▶ **Action item**:
Only the lines that hold the word "Texas" are wanted from this listing.

━━━━

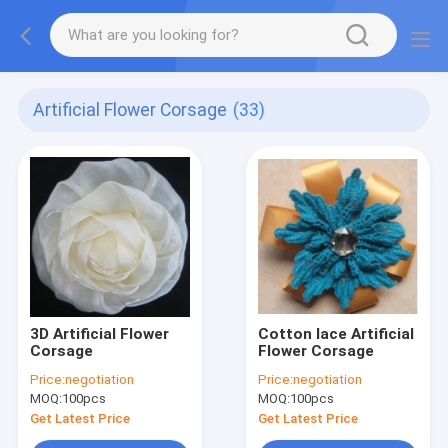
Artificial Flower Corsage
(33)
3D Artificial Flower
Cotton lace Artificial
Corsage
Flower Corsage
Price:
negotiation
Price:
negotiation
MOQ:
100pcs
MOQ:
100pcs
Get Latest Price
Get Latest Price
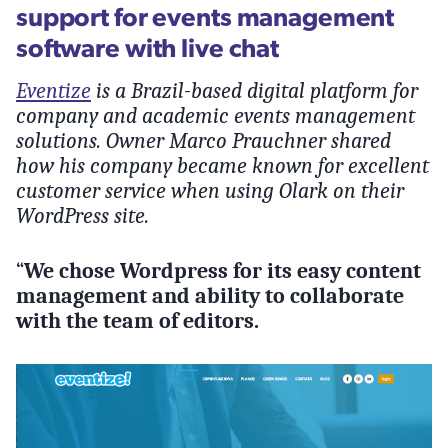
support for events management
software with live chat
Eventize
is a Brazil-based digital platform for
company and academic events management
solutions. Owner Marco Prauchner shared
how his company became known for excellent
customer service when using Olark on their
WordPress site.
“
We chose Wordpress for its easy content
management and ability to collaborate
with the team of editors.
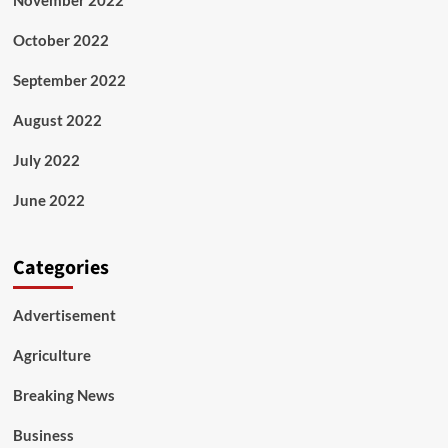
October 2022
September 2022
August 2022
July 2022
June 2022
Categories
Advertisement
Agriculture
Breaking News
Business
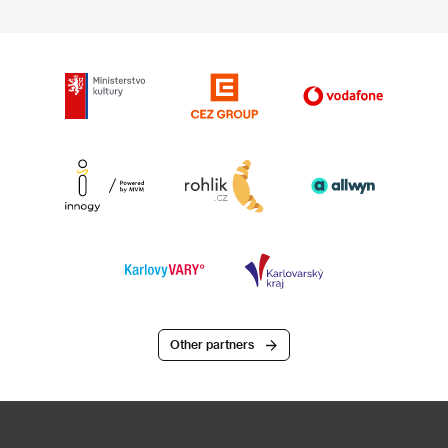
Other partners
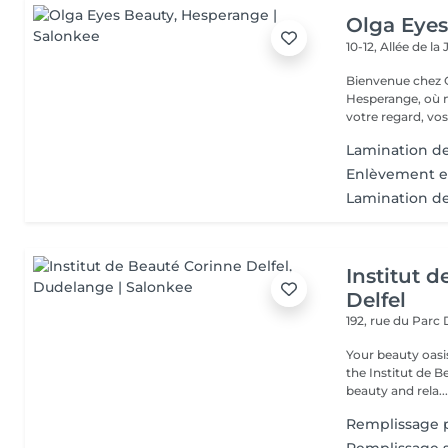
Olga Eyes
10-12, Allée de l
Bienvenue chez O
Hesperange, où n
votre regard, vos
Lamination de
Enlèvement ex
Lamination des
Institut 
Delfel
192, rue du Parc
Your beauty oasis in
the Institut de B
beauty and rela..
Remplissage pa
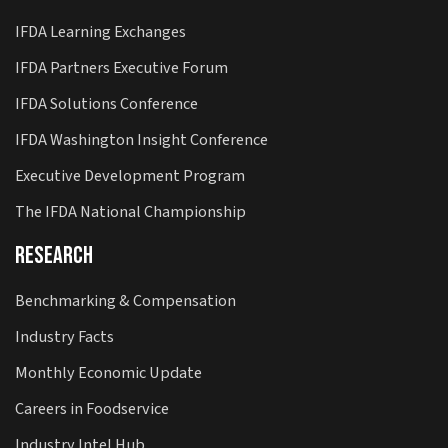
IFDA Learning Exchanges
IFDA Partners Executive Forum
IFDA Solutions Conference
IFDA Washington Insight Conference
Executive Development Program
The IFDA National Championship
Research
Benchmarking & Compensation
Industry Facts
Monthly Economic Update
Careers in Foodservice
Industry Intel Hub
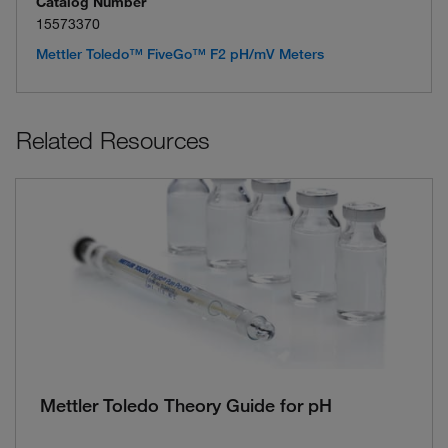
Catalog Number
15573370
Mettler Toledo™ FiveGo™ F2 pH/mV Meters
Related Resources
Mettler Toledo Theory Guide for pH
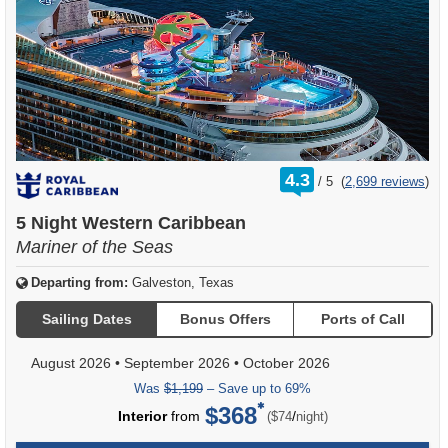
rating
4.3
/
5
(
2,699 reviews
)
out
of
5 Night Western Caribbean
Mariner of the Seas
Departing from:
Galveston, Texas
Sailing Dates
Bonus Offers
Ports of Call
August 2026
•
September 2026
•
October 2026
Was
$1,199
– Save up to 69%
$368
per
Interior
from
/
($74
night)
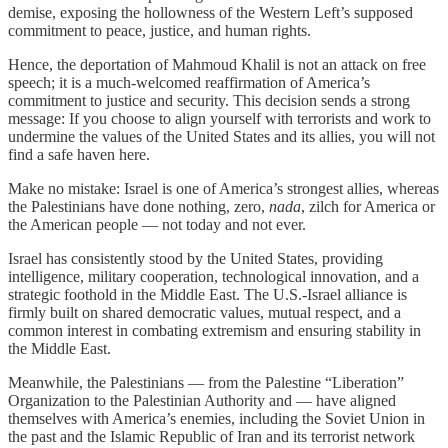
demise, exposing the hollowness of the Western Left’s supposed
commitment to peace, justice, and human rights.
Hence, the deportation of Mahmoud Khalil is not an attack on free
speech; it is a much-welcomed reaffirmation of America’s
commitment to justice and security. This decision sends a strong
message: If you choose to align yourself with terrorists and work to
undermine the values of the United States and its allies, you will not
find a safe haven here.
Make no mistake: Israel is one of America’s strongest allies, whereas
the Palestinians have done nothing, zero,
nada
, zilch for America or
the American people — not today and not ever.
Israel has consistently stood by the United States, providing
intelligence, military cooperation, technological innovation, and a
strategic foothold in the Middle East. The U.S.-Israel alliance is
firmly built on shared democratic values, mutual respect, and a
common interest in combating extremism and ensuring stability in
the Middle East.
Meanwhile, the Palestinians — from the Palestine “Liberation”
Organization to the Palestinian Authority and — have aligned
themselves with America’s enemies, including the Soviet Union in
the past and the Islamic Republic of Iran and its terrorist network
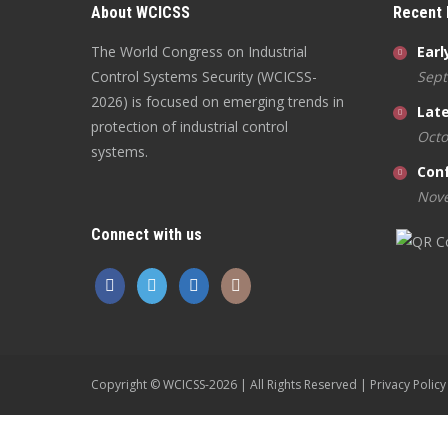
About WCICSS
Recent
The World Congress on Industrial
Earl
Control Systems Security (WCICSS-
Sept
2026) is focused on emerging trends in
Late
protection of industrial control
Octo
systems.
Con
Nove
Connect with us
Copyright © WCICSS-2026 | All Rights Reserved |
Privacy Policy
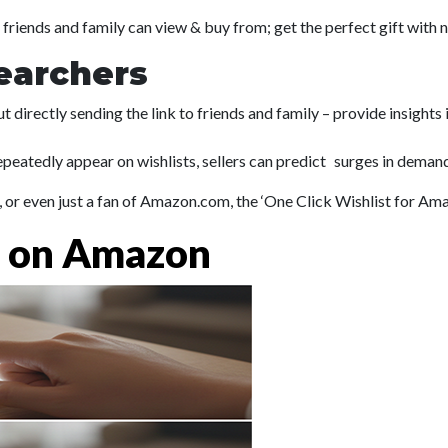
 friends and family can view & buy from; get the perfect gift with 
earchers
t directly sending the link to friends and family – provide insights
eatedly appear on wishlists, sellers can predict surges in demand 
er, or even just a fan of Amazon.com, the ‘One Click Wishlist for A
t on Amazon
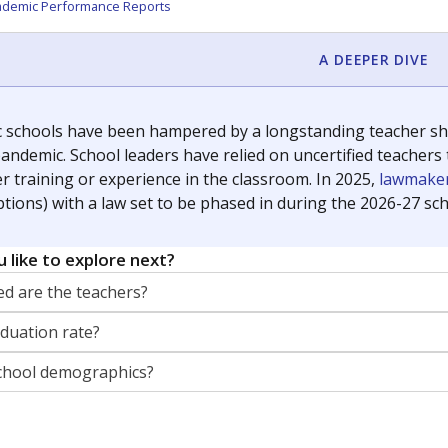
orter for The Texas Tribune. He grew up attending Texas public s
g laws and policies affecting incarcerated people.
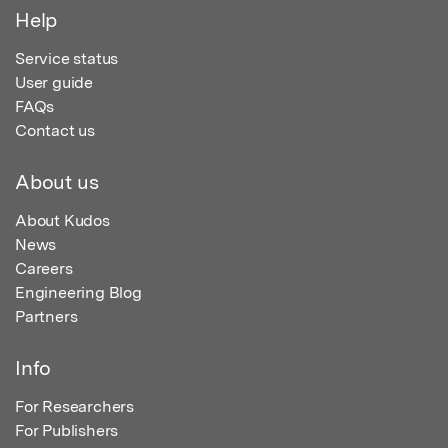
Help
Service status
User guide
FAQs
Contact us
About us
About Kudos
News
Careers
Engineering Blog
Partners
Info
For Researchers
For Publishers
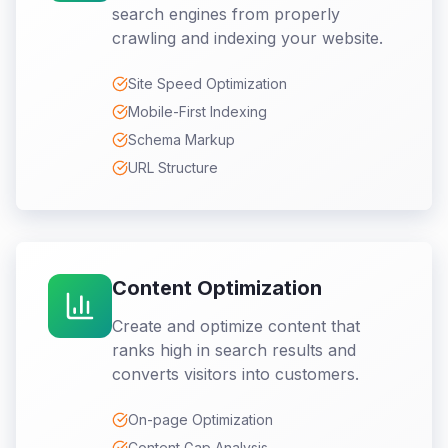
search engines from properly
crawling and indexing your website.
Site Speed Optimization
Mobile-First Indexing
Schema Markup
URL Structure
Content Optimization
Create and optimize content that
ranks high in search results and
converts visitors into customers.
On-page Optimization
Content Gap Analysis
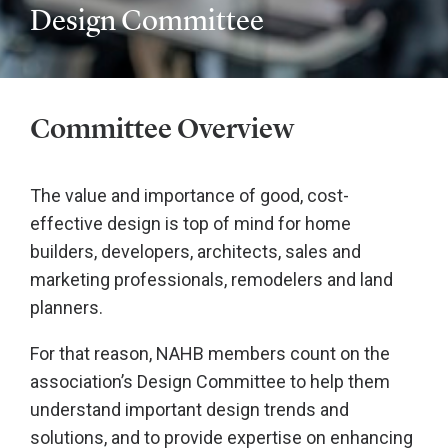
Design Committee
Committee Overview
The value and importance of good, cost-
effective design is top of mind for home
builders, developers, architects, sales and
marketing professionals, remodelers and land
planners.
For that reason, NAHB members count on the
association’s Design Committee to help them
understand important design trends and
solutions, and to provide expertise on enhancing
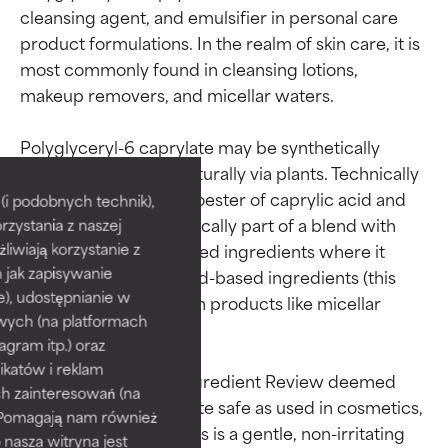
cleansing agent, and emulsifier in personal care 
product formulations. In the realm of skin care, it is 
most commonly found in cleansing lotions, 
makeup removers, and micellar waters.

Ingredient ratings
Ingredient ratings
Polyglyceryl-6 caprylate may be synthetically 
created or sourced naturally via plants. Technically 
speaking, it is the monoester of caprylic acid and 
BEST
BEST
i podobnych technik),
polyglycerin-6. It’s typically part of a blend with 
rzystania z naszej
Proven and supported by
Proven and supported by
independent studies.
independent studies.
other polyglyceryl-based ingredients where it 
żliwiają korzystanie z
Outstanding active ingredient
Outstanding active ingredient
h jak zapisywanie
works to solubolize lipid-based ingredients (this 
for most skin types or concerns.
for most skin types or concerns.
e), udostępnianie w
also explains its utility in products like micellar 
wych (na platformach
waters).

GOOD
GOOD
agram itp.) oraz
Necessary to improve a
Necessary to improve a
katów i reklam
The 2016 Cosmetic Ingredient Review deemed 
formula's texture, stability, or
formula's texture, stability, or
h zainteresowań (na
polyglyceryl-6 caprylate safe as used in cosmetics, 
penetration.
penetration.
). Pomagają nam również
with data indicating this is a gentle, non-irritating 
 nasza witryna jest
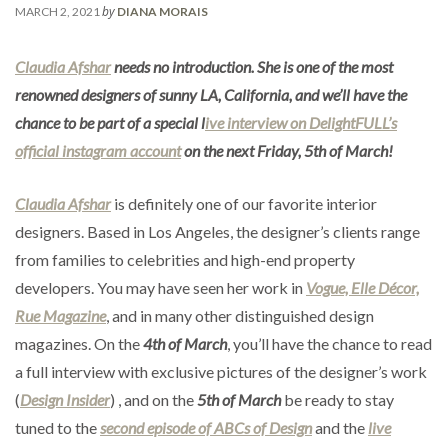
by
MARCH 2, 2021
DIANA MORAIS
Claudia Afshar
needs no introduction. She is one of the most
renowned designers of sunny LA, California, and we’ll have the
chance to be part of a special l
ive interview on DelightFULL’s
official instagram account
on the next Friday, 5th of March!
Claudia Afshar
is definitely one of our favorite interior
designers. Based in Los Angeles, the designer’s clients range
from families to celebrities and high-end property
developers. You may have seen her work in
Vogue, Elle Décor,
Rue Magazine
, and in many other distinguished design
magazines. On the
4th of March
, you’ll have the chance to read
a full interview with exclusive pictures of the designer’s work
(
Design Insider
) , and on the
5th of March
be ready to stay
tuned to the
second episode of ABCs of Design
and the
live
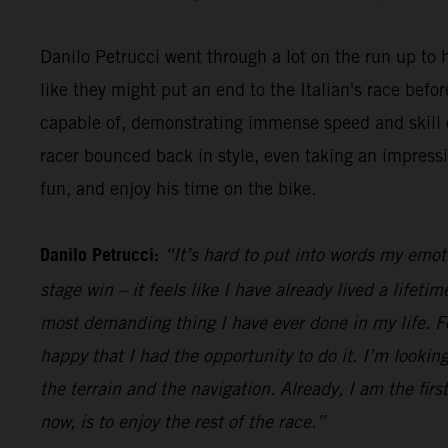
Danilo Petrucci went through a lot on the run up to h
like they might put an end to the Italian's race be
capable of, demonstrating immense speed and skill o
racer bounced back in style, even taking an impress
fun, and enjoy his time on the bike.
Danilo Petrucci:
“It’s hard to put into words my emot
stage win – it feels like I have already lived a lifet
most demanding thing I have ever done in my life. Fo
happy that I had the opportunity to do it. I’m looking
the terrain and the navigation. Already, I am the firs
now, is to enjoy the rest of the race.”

━━━━

▶ **Finished exercise**:
Galveston, Texas
orter for The Texas Tribune. He grew up attending Texas public s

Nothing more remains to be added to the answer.